Registration means to get the partnership firm registered with the registrar of the firms. Before the registration of the partnership firm in India. Now the registration of partnership firms is governed by the Indian Partnership Act, 1932. This present Act made the registration of a partnership firm optional entirely at the discretion of the partners.

Types of Partnership Firms

Under the Partnership Act it is not necessary for every partnership firm to get itself registered.
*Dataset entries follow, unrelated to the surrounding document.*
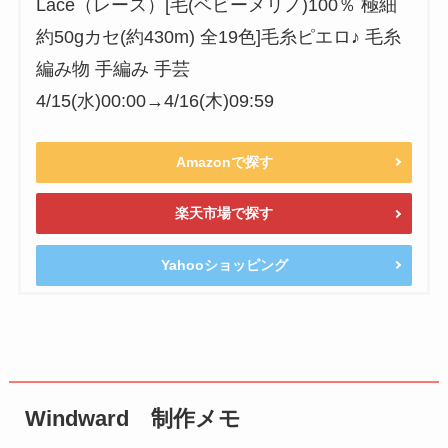
Lace（レース）[毛(ベビーメリノ)100％ 極細
約50gカセ(約430m) 全19色]毛糸ピエロ♪ 毛糸
編み物 手編み 手芸
4/15(水)00:00→4/16(木)09:59
Amazonで探す
楽天市場で探す
Yahooショッピング
Windward 制作メモ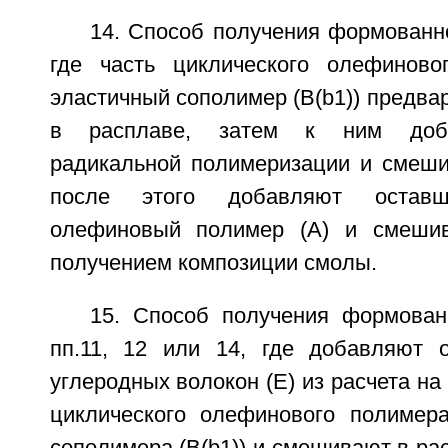
14. Способ получения формованно
где часть циклического олефиново
эластичный сополимер (B(b1)) предв
в расплаве, затем к ним доба
радикальной полимеризации и смеши
после этого добавляют оставш
олефиновый полимер (А) и смеши
получением композиции смолы.
15. Способ получения формова
пп.11, 12 или 14, где добавляют 
углеродных волокон (Е) из расчета на
циклического олефинового полимера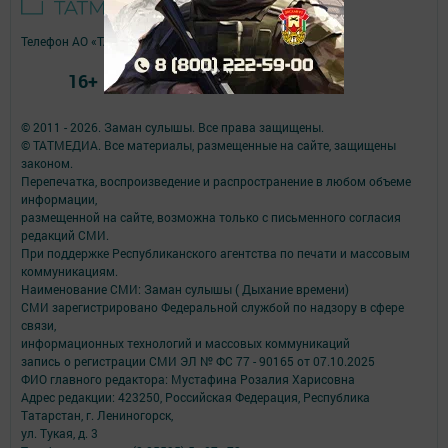
Телефон АО «ТАТМЕДИА»:
(843) 222 09 84
16+
© 2011 - 2026. Заман сулышы. Все права защищены.
© ТАТМЕДИА. Все материалы, размещенные на сайте, защищены
законом.
Перепечатка, воспроизведение и распространение в любом объеме
информации,
размещенной на сайте, возможна только с письменного согласия
редакций СМИ.
При поддержке Республиканского агентства по печати и массовым
коммуникациям.
Наименование СМИ: Заман сулышы ( Дыхание времени)
СМИ зарегистрировано Федеральной службой по надзору в сфере
связи,
информационных технологий и массовых коммуникаций
запись о регистрации СМИ ЭЛ № ФС 77 - 90165 от 07.10.2025
ФИО главного редактора: Мустафина Розалия Харисовна
Адрес редакции: 423250, Российская Федерация, Республика
Татарстан, г. Лениногорск,
ул. Тукая, д. 3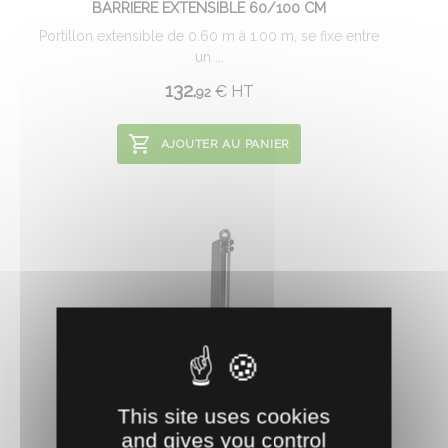
BARRIERE EXTENSIBLE 60/100 CM
Portillon extensible de 0.60 m à 1.00 m, se fixe entre
un ...
132.
€
HT
92
AJOUTER AU PANIER
This site uses cookies
and gives you control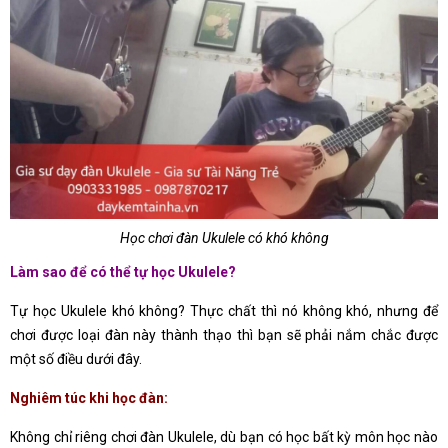
Học chơi đàn Ukulele có khó không
Làm sao để có thể tự học Ukulele?
Tự học Ukulele khó không? Thực chất thì nó không khó, nhưng để
chơi được loại đàn này thành thạo thì bạn sẽ phải nắm chắc được
một số điều dưới đây.
Nghiêm túc khi học đàn:
Không chỉ riêng chơi đàn Ukulele, dù bạn có học bất kỳ môn học nào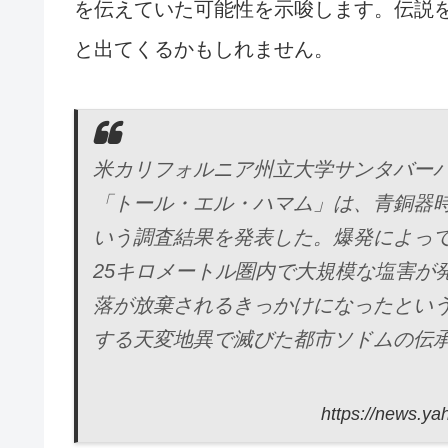
を伝えていた可能性を示唆します。伝説
と出てくるかもしれません。
米カリフォルニア州立大学サンタバー
「トール・エル・ハマム」は、青銅器
いう調査結果を発表した。爆発によっ
25キロメートル圏内で大規模な塩害が
落が放棄されるきっかけになったとい
する天変地異で滅びた都市ソドムの伝
https://news.y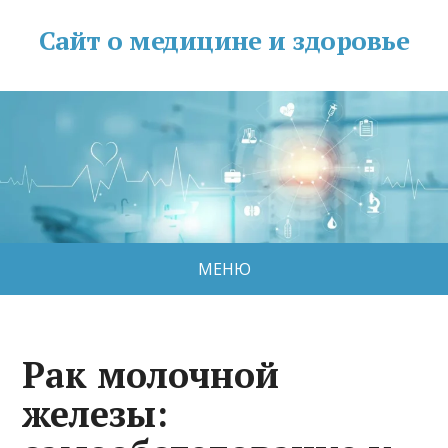
Сайт о медицине и здоровье
МЕНЮ
Рак молочной
железы: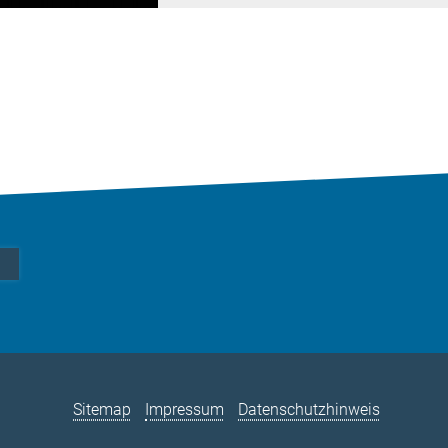
Sitemap
Impressum
Datenschutzhinweis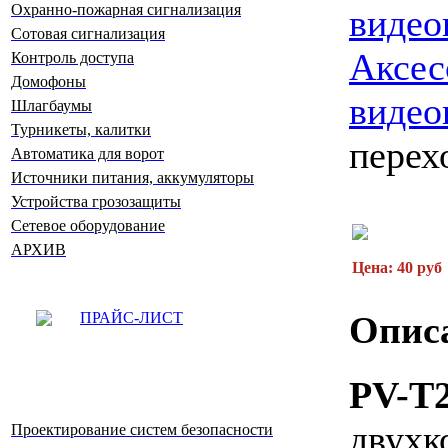
Охранно-пожарная сигнализация
видео
Сотовая сигнализация
Аксес
Контроль доступа
Домофоны
видео
Шлагбаумы
Турникеты, калитки
перех
Автоматика для ворот
Источники питания, аккумуляторы
Устройства грозозащиты
Сетевое оборудование
АРХИВ
Цена: 40 руб
Опис
ПРАЙС-ЛИСТ
PV-T
д
вух
Проектирование систем безопасности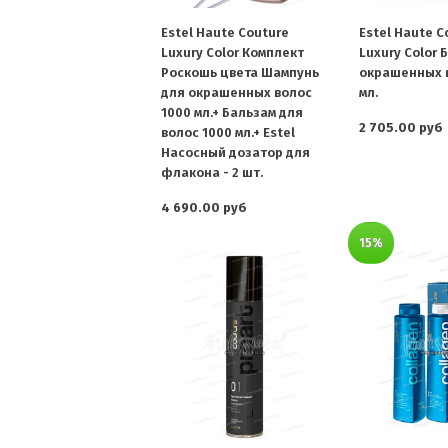
Estel Haute Couture
Estel Haute C
Luxury Color Комплект
Luxury Color 
Роскошь цвета Шампунь
окрашенных 
для окрашенных волос
мл.
1000 мл.+ Бальзам для
2 705.00 руб
волос 1000 мл.+ Estel
Насосный дозатор для
флакона - 2 шт.
4 690.00 руб
15%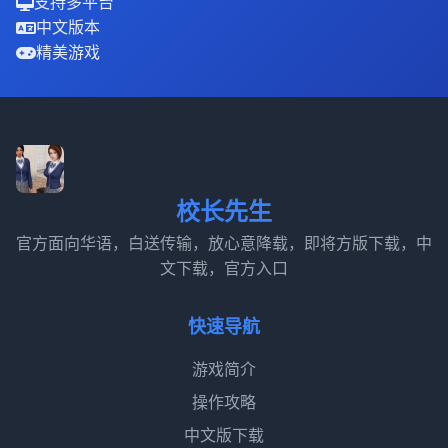
支持多平台
中文版本
精美游戏
校长先生
官方面向华语，白送传输，放心意降载，即将方版下载，中
文下载，官方入口
快速导航
游戏简介
操作攻略
中文版下载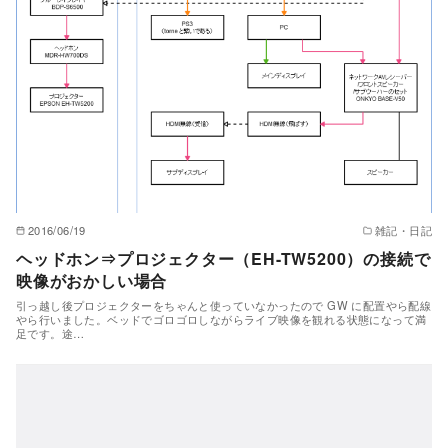
2016/06/19
雑記・日記
ヘッドホン⇒プロジェクター（EH-TW5200）の接続で
映像がおかしい場合
引っ越し後プロジェクターをちゃんと使っていなかったので GW に配置やら配線
やら行いました。ベッドでゴロゴロしながらライブ映像を観れる状態になって満
足です。途…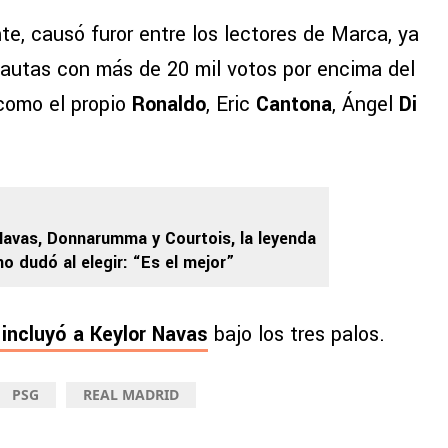
te, causó furor entre los lectores de Marca, ya
rnautas con más de 20 mil votos por encima del
 como el propio
Ronaldo
, Eric
Cantona
, Ángel
Di
Navas, Donnarumma y Courtois, la leyenda
o dudó al elegir: “Es el mejor”
 incluyó a Keylor Navas
bajo los tres palos.
PSG
REAL MADRID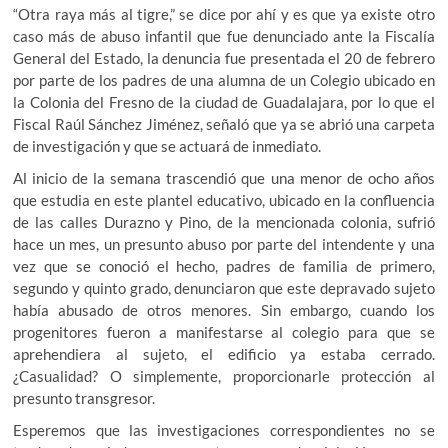
“Otra raya más al tigre,” se dice por ahí y es que ya existe otro
caso más de abuso infantil que fue denunciado ante la Fiscalía
General del Estado, la denuncia fue presentada el 20 de febrero
por parte de los padres de una alumna de un Colegio ubicado en
la Colonia del Fresno de la ciudad de Guadalajara, por lo que el
Fiscal Raúl Sánchez Jiménez, señaló que ya se abrió una carpeta
de investigación y que se actuará de inmediato.
Al inicio de la semana trascendió que una menor de ocho años
que estudia en este plantel educativo, ubicado en la confluencia
de las calles Durazno y Pino, de la mencionada colonia, sufrió
hace un mes, un presunto abuso por parte del intendente y una
vez que se conoció el hecho, padres de familia de primero,
segundo y quinto grado, denunciaron que este depravado sujeto
había abusado de otros menores. Sin embargo, cuando los
progenitores fueron a manifestarse al colegio para que se
aprehendiera al sujeto, el edificio ya estaba cerrado.
¿Casualidad? O simplemente, proporcionarle protección al
presunto transgresor.
Esperemos que las investigaciones correspondientes no se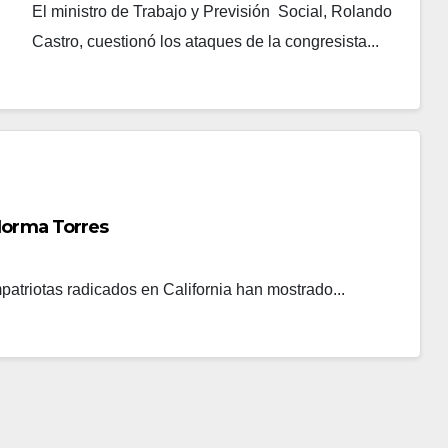
El ministro de Trabajo y Previsión Social, Rolando
Castro, cuestionó los ataques de la congresista...
 Norma Torres
patriotas radicados en California han mostrado...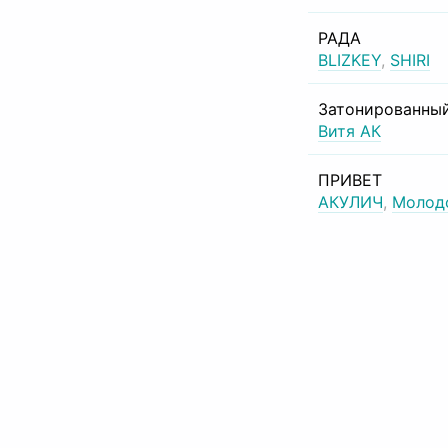
РАДА
BLIZKEY
,
SHIRI
Затонированный
Витя АК
ПРИВЕТ
АКУЛИЧ
,
Молод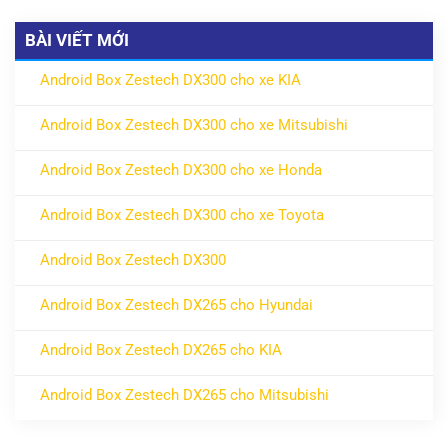
BÀI VIẾT MỚI
Android Box Zestech DX300 cho xe KIA
ở Android Box Zestech DX300 cho xe KIA
Không có bình luận
Android Box Zestech DX300 cho xe Mitsubishi
ở Android Box Zestech DX300 cho xe Mitsubishi
Không có bình luận
Android Box Zestech DX300 cho xe Honda
ở Android Box Zestech DX300 cho xe Honda
Không có bình luận
Android Box Zestech DX300 cho xe Toyota
ở Android Box Zestech DX300 cho xe Toyota
Không có bình luận
Android Box Zestech DX300
ở Android Box Zestech DX300
Không có bình luận
Android Box Zestech DX265 cho Hyundai
ở Android Box Zestech DX265 cho Hyundai
Không có bình luận
Android Box Zestech DX265 cho KIA
ở Android Box Zestech DX265 cho KIA
Không có bình luận
Android Box Zestech DX265 cho Mitsubishi
ở Android Box Zestech DX265 cho Mitsubishi
Không có bình luận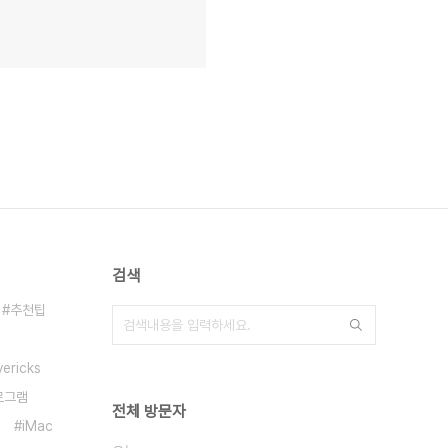
검색
추천팁
ericks
로그램
전체 방문자
iMac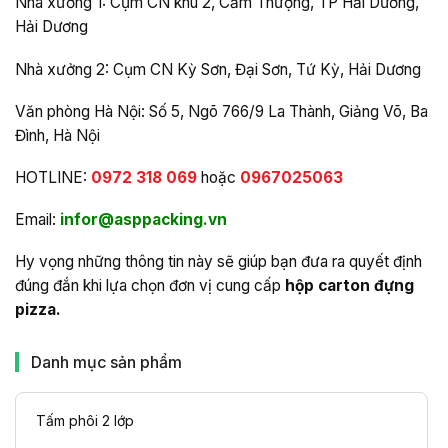
Nhà xưởng 1: Cụm CN khu 2, Cẩm Thượng, TP Hải Dương,
Hải Dương
Nhà xưởng 2: Cụm CN Kỳ Sơn, Đại Sơn, Tứ Kỳ, Hải Dương
Văn phòng Hà Nội: Số 5, Ngõ 766/9 La Thành, Giảng Võ, Ba
Đình, Hà Nội
HOTLINE:
0972 318 069
hoặc
0967025063
Email:
infor@asppacking.vn
Hy vọng những thông tin này sẽ giúp bạn đưa ra quyết định
đúng đắn khi lựa chọn đơn vị cung cấp
hộp carton đựng
pizza.
Danh mục sản phẩm
Tấm phôi 2 lớp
The partnership business is regulated under Indian Partnership Act, 1932 which prescribes two types of partnership firms:

  • Unregistered firms, and
  • Registered firms.

An Unregistered firm is formed by entering into an agreement between two competent persons, known as partners, where the firm is not registered with the registrar of the firms.

Whereas the firms which subsequently get registered with the registrar of the firms by submitting the copy of partnership deed is known as Registered Partnership Firm.

Chapter VII (Section 56-71) of the Indian Partnership Act, 1932 deals with Registration of partnership firms.

Laws governing registered Partnership Firms

An overview of the sections 56-71 is as follows:

  • Sec. 56: Power to exempt from application of this Chapter.
  • Sec. 57: Appointment of Registrars.
  • Sec. 58: Application of Registration.
  • Sec. 59: Registration.
  • Sec. 60: Recording alterations in firm name or principal place of business.
  • Sec. 61: Noting of closing and opening of branches.
  • Sec. 62: Noting of changes in names and addresses of partners.
  • Sec. 63: Recording of changes in and dissolution of the firm & Recording of withdrawal of a minor.
  • Sec. 64: Rectification of mistakes.
  • Sec. 65: Amendment of Register by order of Court.
  • Sec. 66: Inspection of Register and filed documents.
  • Sec. 67: Grant of Copies.
  • Sec. 68: Rules of evidence.
  • Sec. 69: Effect of non-registration.
  • Sec. 70: Penalty for furnishing false particulars.
  • Sec. 71: Power to make rules.

Now for the better understanding of the sections we are going to elaborate these sections.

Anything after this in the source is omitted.